The foundation is also supporting Higher Purposes’ Black Business Relief Fund for entrepreneurs who have been directly impacted by the crisis, along with their ongoing business fellowship, a six-month program guided by culturally relevant curriculum, business growth support and funding opportunities.
Theodore and LaTanthony Strong are Higher Purpose business fellow matriculants and owners of Sweet Tooth Teddy Bakery in Clarksdale.

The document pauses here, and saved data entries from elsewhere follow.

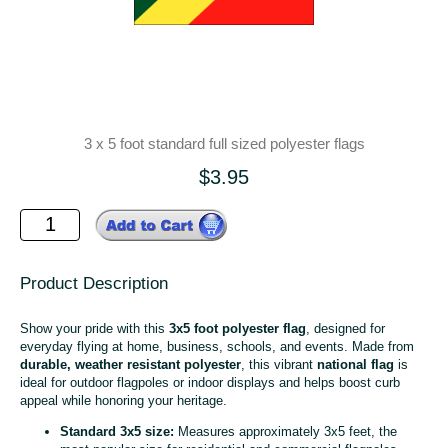
3 x 5 foot standard full sized polyester flags
$3.95
Product Description
Show your pride with this
3x5 foot polyester flag
, designed for
everyday flying at home, business, schools, and events. Made from
durable, weather resistant polyester
, this vibrant
national flag
is
ideal for outdoor flagpoles or indoor displays and helps boost curb
appeal while honoring your heritage.
Standard 3x5 size:
Measures approximately 3x5 feet, the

The husband-and-wife team have continued to serve and feed their community throughout the crisis, shifting their business to delivery-only.
As Tim looks forward, his first priority is the health of his staff and his community.
“We see the data every day—black Americans and impoverished communities are being hit hardest by COVID-19, no question.”
“What the pandemic has shown us is that black businesses ... are more essential than ever.”
What keeps him motivated? The opportunity to reframe the economy on more equitable footing when it’s time to safely reemerge.
“What the pandemic has shown us,” says Tim, “is that black businesses and employees that for a long time were viewed as nonessential—are more essential than ever.”
From across the Delta, Tim is seeing optimism and resilience flow like never before from the event organizers, family farms, daycare operators and other small businesses that make up his network of entrepreneurs.
“Black entrepreneurs want to make a profit—but their priority has always been providing a service to their neighbors, and that’s what they’ll continue to do.”